French oil major Total has secured approximately $15bn in financing for Mozambique LNG, one of three projects under development in the giant gas fields situated off the coast of East Africa. Discovered just under ten years ago and with estimated natural gas reserves of up to 15 trillion cubic feet, exports from Mozambique LNG – combined with those from Rovuma LNG and the Coral South Floating LNG projects – are expected to increase the country’s GNP by $10-$14bn and establish Mozambique as a major player on the global energy stage.
Mozambique’s geographic location means the country is well-positioned to meet the needs of customers in both the Atlantic and Asia-Pacific markets, as well as to tap into the growing demand for energy in the Middle East and Indian sub-continent. “Mozambique is bang in the middle of the map which makes it an ideal source of gas for both Asia and Europe,” says Paul Eardley-Taylor, who oversees Standard Bank’s Southern African oil and gas activities. Five years ago, economists at the bank estimated that Mozambique’s hydrocarbon reserves could add $39bn to the country’s economy by 2035.
There has certainly been no shortage of interested parties and the list of customers already lined up include major energy suppliers from France, Japan, Taiwan, China and Singapore as well as Shell International Trading Middle East, Bharat Petroleum Corporation (Mumbai) and Indonesia’s Pertamina. In addition to Standard Chartered Bank, the financial backing is coming from Société Générale, Rand Merchant Bank and two development banks; between them, the U.S. Export-Import Bank and the Japan Bank for International Cooperation – have agreed to extend $7.7bn in loans.
Is the tide turning for Mozambique?
Total’s success in clinching the funds required for the development of what will be Mozambique’s first onshore LNG facility must be welcome news for a country that has watched with dismay as annual levels of inward investment plunged from $6bn in 2013 to little more than $2.2bn last year. The 2010s had begun with a flourish when Wuhan Iron and Steel, one of China’s biggest steel producers, agreed to invest $1bn in two coal mines in Mozambique’s Tete province. The future looked even more promising in 2014 when China launched its One Belt One Road initiative. President Xi’s vision of resurrecting the ancient Silk Road roads raised the prospect of a lucrative southern maritime route stretching from Walvis Bay in Namibia on Africa’s west coast, all the way to China’s Pearl River delta by way of a chain of East African ports – including Maputo and the Nacal deepwater port in northern Mozambique. From there, Africa’s natural resources were to be shipped to the Pakistani port of Gwadar at the southern end of the China Pakistan Economic Corridor. With its potential to give many landlocked east African mines access to this international commercial highway, Mozambique had every reason for optimism.

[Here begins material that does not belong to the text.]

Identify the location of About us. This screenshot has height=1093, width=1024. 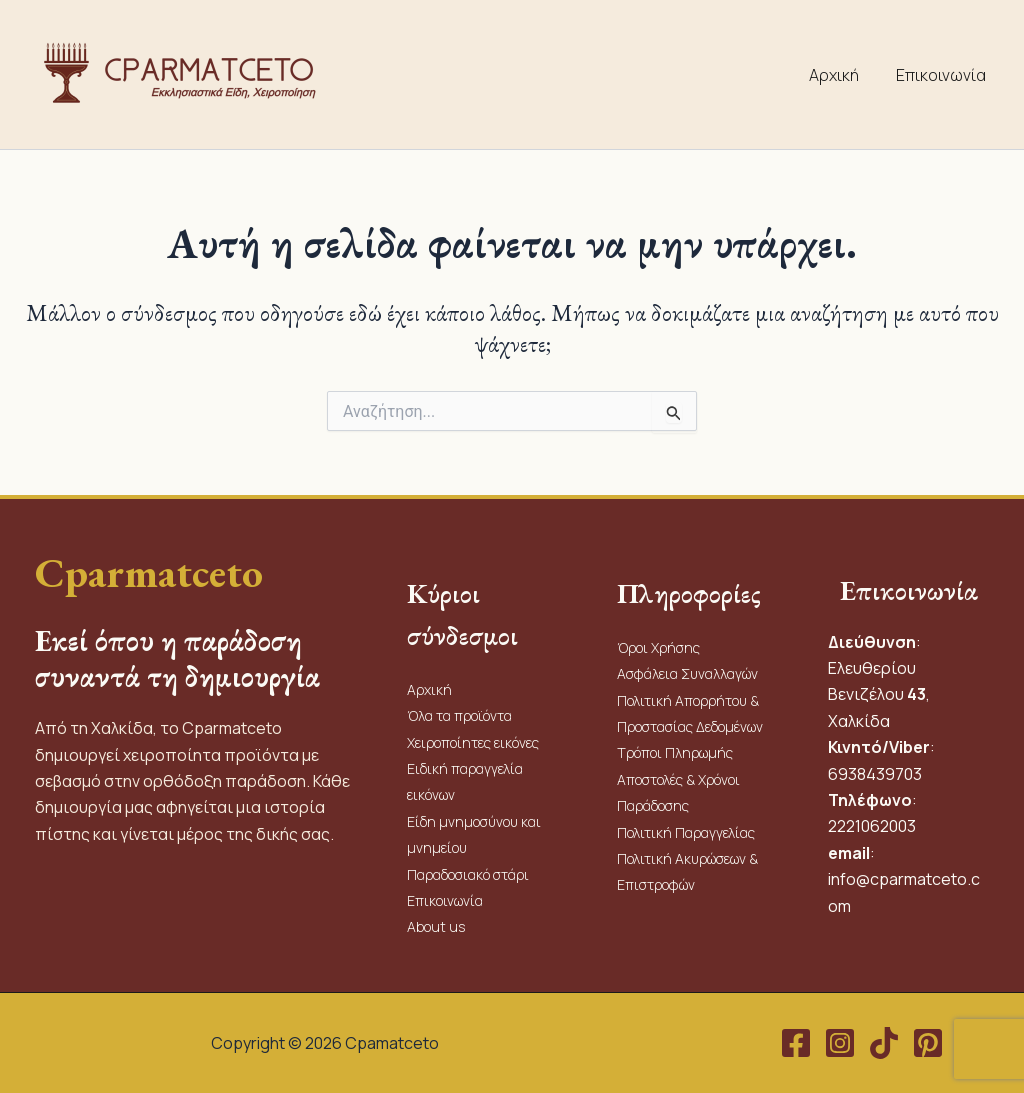
(436, 926).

Backed by a $300m loan from the African Development, Bank China Harbour Engineering Company started construction work on the Walvis Bay development in 2014 but by the following year in contrast, FDI flows into Mozambique had started to dry up dramatically. This was largely due to a combination of a drop in commodity prices (especially coal and aluminium) and slow negotiations in the development of hydrocarbon projects – but it was also down to poor global perceptions of the business environment in Mozambique; the 2016 hidden-debts scandal had a detrimental impact on investors’ confidence in the economy and Mozambique slid to 138th out of 190 countries in the World Bank’s 2020 Doing Business report. Along with the question of governance, the report identified an unstable political and security environment, inadequate transport and port infrastructure, a vulnerability to natural disasters and the current sovereign debt crisis as the main factors hampering FDI.

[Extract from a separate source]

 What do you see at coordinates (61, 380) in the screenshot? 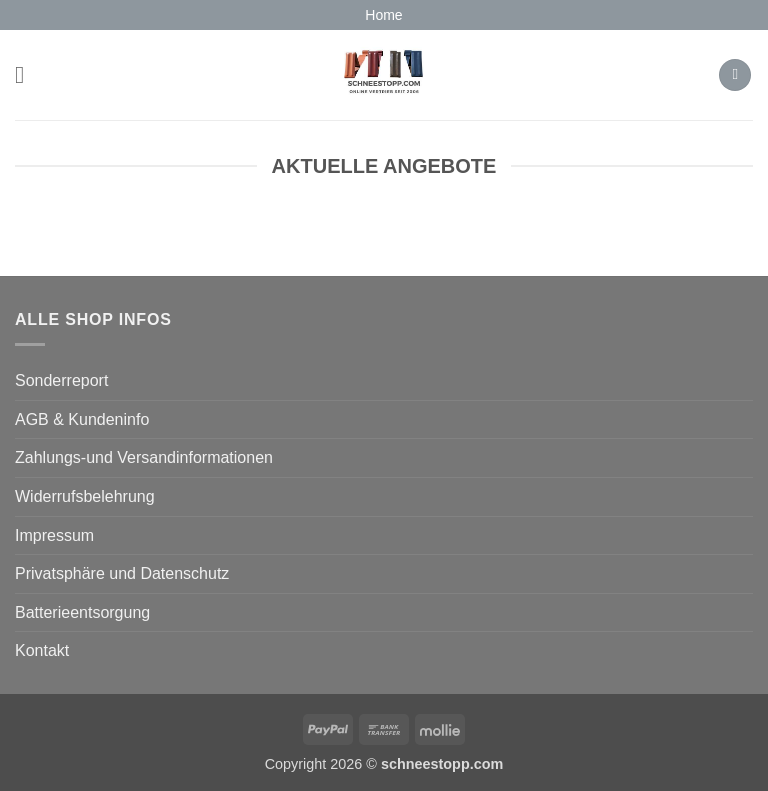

The financial community’s backing for Mozambique LNG suggests the tide may now be turning back in Maputo’s favour; but, as President Filipe Nyusi wryly noted noted recently, one cannot eat natural gas. Its true worth, he made it clear he understood, lay in the financial opportunity it presented the country to diversify its economy into sectors including agriculture, agro-processing, manufacturing and construction.